How’s this. From Perplexity.

IBM Watson is an advanced artificial intelligence system developed by IBM, primarily known for its ability to process and analyze natural language. The technology underlying Watson includes several key components:

  1. Natural Language Processing (NLP): Watson uses NLP to understand and interpret human language, allowing it to answer questions posed in natural language. This involves analyzing syntax and meaning to provide accurate responses[3][4].

  2. Machine Learning and Deep Learning: Watson employs machine learning techniques to improve its performance over time by learning from new data inputs. It uses deep learning models for tasks such as image recognition and sentiment analysis[4][5].

  3. Information Retrieval and Knowledge Representation: These technologies enable Watson to access vast repositories of data, retrieve relevant information, and represent knowledge in a way that supports decision-making processes[4].

  4. Advanced Analytics: Watson integrates sophisticated analytics to uncover patterns and insights from structured and unstructured data, enhancing its ability to provide actionable insights[2][3].

  5. Hardware and Software Architecture: Watson’s architecture includes IBM’s DeepQA software, running on a cluster of powerful servers equipped with POWER7 processors, enabling high-speed data processing and analysis[4].

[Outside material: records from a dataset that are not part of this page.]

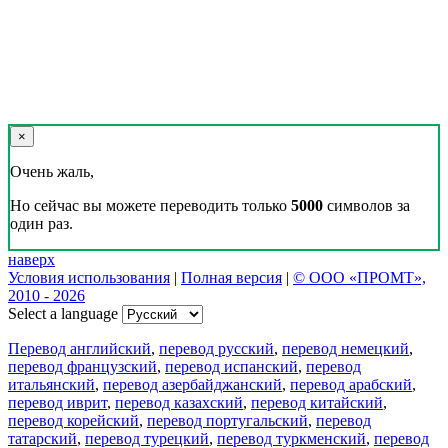
×
Очень жаль,
Но сейчас вы можете переводить только
5000
символов за
один раз.
наверх
Условия использования
|
Полная версия
|
© ООО «ПРОМТ»,
2010 - 2026
Select a language
Перевод английский
,
перевод русский
,
перевод немецкий
,
перевод французский
,
перевод испанский
,
перевод
итальянский
,
перевод азербайджанский
,
перевод арабский
,
перевод иврит
,
перевод казахский
,
перевод китайский
,
перевод корейский
,
перевод португальский
,
перевод
татарский
,
перевод турецкий
,
перевод туркменский
,
перевод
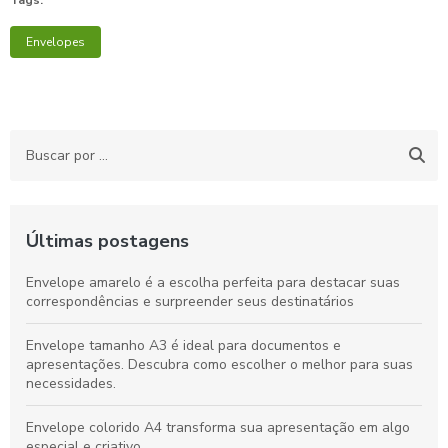
Tags:
Envelopes
Últimas postagens
Envelope amarelo é a escolha perfeita para destacar suas
correspondências e surpreender seus destinatários
Envelope tamanho A3 é ideal para documentos e
apresentações. Descubra como escolher o melhor para suas
necessidades.
Envelope colorido A4 transforma sua apresentação em algo
especial e criativo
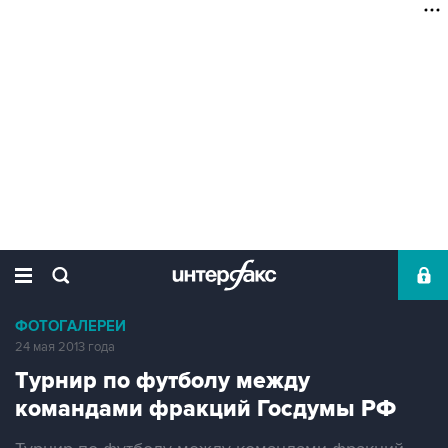
ФОТОГАЛЕРЕИ
24 мая 2013 года
Турнир по футболу между
командами фракций Госдумы РФ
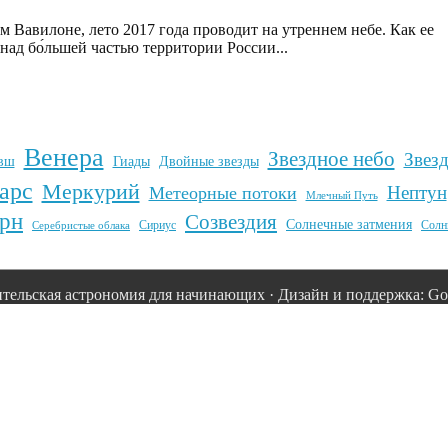
м Вавилоне, лето 2017 года проводит на утреннем небе. Как ее
над бо́льшей частью территории России...
Венера
Звездное небо
Звез
вш
Гиады
Двойные звезды
арс
Меркурий
Нептун
Метеорные потоки
Млечный Путь
рн
Созвездия
Солнечные затмения
Сириус
Солн
Серебристые облака
тельская астрономия для начинающих · Дизайн и поддержка: Goo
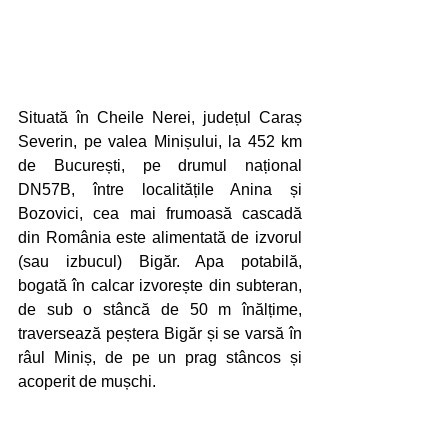
Situată în Cheile Nerei, județul Caraș 
Severin, pe valea Minișului, la 452 km 
de București, pe drumul național 
DN57B, între localitățile Anina și 
Bozovici, cea mai frumoasă cascadă 
din România este alimentată de izvorul 
(sau izbucul) Bigăr. Apa potabilă, 
bogată în calcar izvorește din subteran, 
de sub o stâncă de 50 m înălțime, 
traversează peștera Bigăr și se varsă în 
râul Miniș, de pe un prag stâncos și 
acoperit de mușchi. 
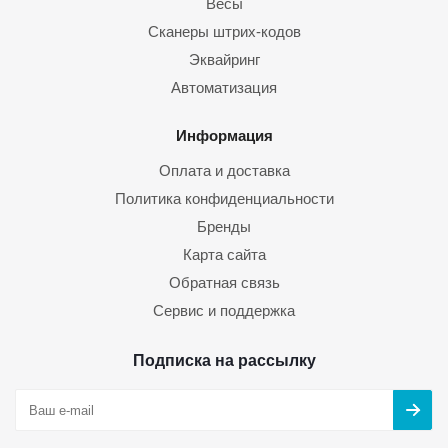
Весы
Сканеры штрих-кодов
Эквайринг
Автоматизация
Информация
Оплата и доставка
Политика конфиденциальности
Бренды
Карта сайта
Обратная связь
Сервис и поддержка
Подписка на рассылку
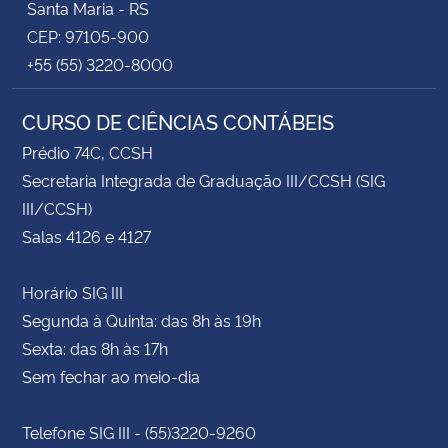
Santa Maria - RS
CEP: 97105-900
+55 (55) 3220-8000
CURSO DE CIÊNCIAS CONTÁBEIS
Prédio 74C, CCSH
Secretaria Integrada de Graduação III/CCSH (SIG
III/CCSH)
Salas 4126 e 4127
Horário SIG III
Segunda à Quinta: das 8h às 19h
Sexta: das 8h às 17h
Sem fechar ao meio-dia
Telefone SIG III - (55)3220-9260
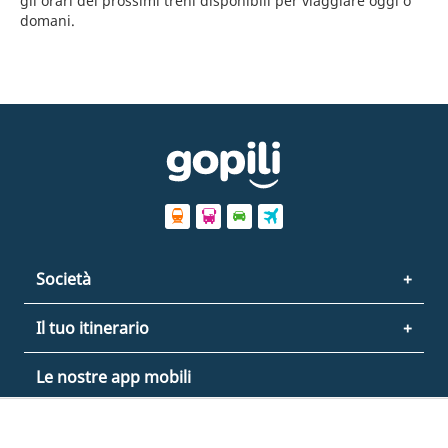
gli orari dei prossimi treni disponibili per viaggiare oggi o
domani.
Società
Il tuo itinerario
Le nostre app mobili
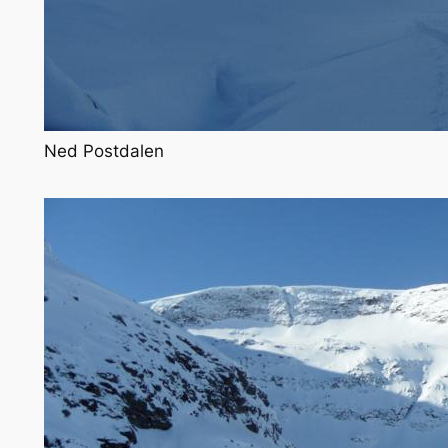
Ned Postdalen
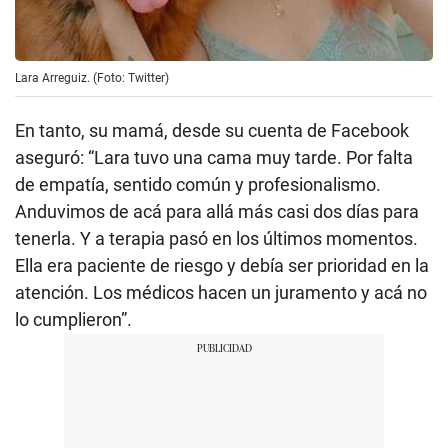
Lara Arreguiz. (Foto: Twitter)
En tanto, su mamá, desde su cuenta de Facebook
aseguró: “Lara tuvo una cama muy tarde. Por falta
de empatía, sentido común y profesionalismo.
Anduvimos de acá para allá más casi dos días para
tenerla. Y a terapia pasó en los últimos momentos.
Ella era paciente de riesgo y debía ser prioridad en la
atención. Los médicos hacen un juramento y acá no
lo cumplieron”.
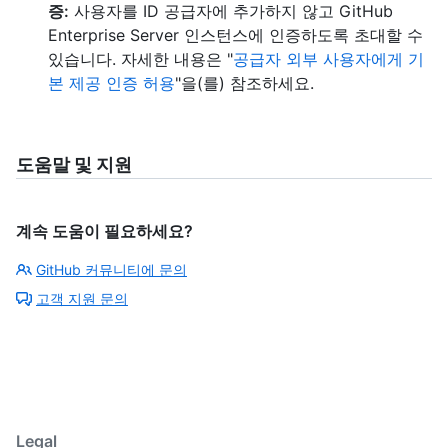
증:
사용자를 ID 공급자에 추가하지 않고 GitHub
Enterprise Server 인스턴스에 인증하도록 초대할 수
있습니다. 자세한 내용은 "
공급자 외부 사용자에게 기
본 제공 인증 허용
"을(를) 참조하세요.
도움말 및 지원
계속 도움이 필요하세요?
GitHub 커뮤니티에 문의
고객 지원 문의
Legal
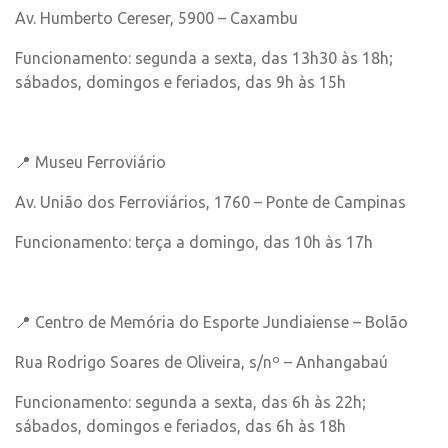
Av. Humberto Cereser, 5900 – Caxambu
Funcionamento: segunda a sexta, das 13h30 às 18h;
sábados, domingos e feriados, das 9h às 15h
📍 Museu Ferroviário
Av. União dos Ferroviários, 1760 – Ponte de Campinas
Funcionamento: terça a domingo, das 10h às 17h
📍 Centro de Memória do Esporte Jundiaiense – Bolão
Rua Rodrigo Soares de Oliveira, s/nº – Anhangabaú
Funcionamento: segunda a sexta, das 6h às 22h;
sábados, domingos e feriados, das 6h às 18h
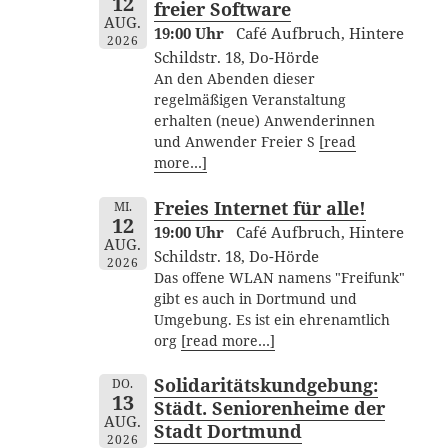
12
freier Software
AUG.
19:00 Uhr
Café Aufbruch, Hintere
2026
Schildstr. 18, Do-Hörde
An den Abenden dieser
regelmäßigen Veranstaltung
erhalten (neue) Anwenderinnen
und Anwender Freier S
[read
more…]
Freies Internet für alle!
MI.
12
19:00 Uhr
Café Aufbruch, Hintere
AUG.
Schildstr. 18, Do-Hörde
2026
Das offene WLAN namens "Freifunk"
gibt es auch in Dortmund und
Umgebung. Es ist ein ehrenamtlich
org
[read more…]
Solidaritätskundgebung:
DO.
13
Städt. Seniorenheime der
AUG.
Stadt Dortmund
2026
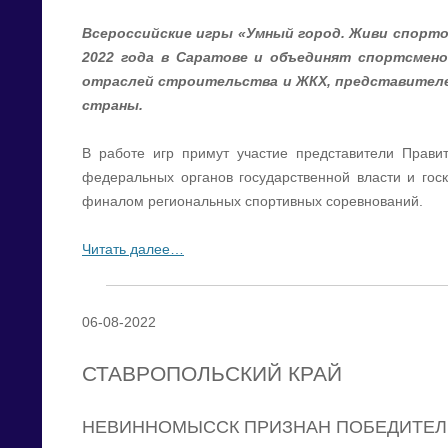
Всероссийские игры «Умный город. Живи спорто
2022 года в Саратове и объединят спортсмено
отраслей строительства и ЖКХ, представителе
страны.
В работе игр примут участие представители Прави
федеральных органов государственной власти и гос
финалом региональных спортивных соревнований.
Читать далее…
06-08-2022
СТАВРОПОЛЬСКИЙ КРАЙ
НЕВИННОМЫССК ПРИЗНАН ПОБЕДИТЕЛ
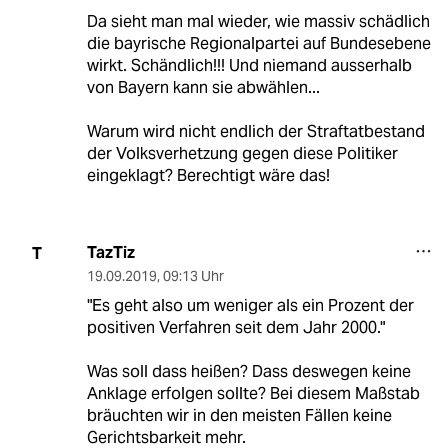
Da sieht man mal wieder, wie massiv schädlich
die bayrische Regionalpartei auf Bundesebene
wirkt. Schändlich!!! Und niemand ausserhalb
von Bayern kann sie abwählen...
Warum wird nicht endlich der Straftatbestand
der Volksverhetzung gegen diese Politiker
eingeklagt? Berechtigt wäre das!
TazTiz
T
19.09.2019
,
09:13 Uhr
"Es geht also um weniger als ein Prozent der
positiven Verfahren seit dem Jahr 2000."
Was soll dass heißen? Dass deswegen keine
Anklage erfolgen sollte? Bei diesem Maßstab
bräuchten wir in den meisten Fällen keine
Gerichtsbarkeit mehr.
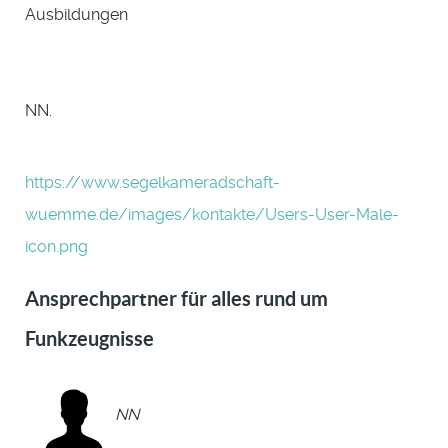
Ausbildungen
NN.
https://www.segelkameradschaft-
wuemme.de/images/kontakte/Users-User-Male-
icon.png
Ansprechpartner für alles rund um
Funkzeugnisse
NN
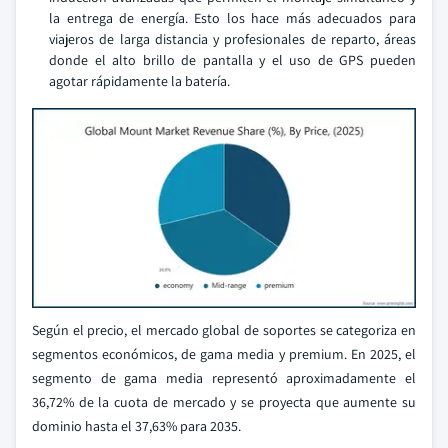
la entrega de energía. Esto los hace más adecuados para
viajeros de larga distancia y profesionales de reparto, áreas
donde el alto brillo de pantalla y el uso de GPS pueden
agotar rápidamente la batería.
Según el precio, el mercado global de soportes se categoriza en
segmentos económicos, de gama media y premium. En 2025, el
segmento de gama media representó aproximadamente el
36,72% de la cuota de mercado y se proyecta que aumente su
dominio hasta el 37,63% para 2035.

IBM continues to evolve Watson’s capabilities through platforms like watsonx, which focus on scalable AI solutions for various business applications[1][5].

Watson is more of a brand that encapsulates a number of technologies and services.

My crude thoughts:

  • IBM’s Watson offered “natural language processing” in their marketing from 10 years ago.
  • Current AI marketing also offers natural language processing capabilities.
  • IBM is offering now an upgraded AI called watsonx
  • If natural language processing capabilities are useful for work, IBM’s Watson should have helped to gain marketshare in the last few years and the new watsonx should be a money printer.

So, without further ado… :drum: IBM’s 2023 annual report:

IBM revenue split among several divisions, the revenue I’m looking for is software > hybrid platform and solutions > Data & AI

Wait a min…AI’s revenue is not disclosed :rotating_light: :rotating_light: :rotating_light: FFS revenue from Red Hat services grew faster than AI revenue from 2022 to 2023.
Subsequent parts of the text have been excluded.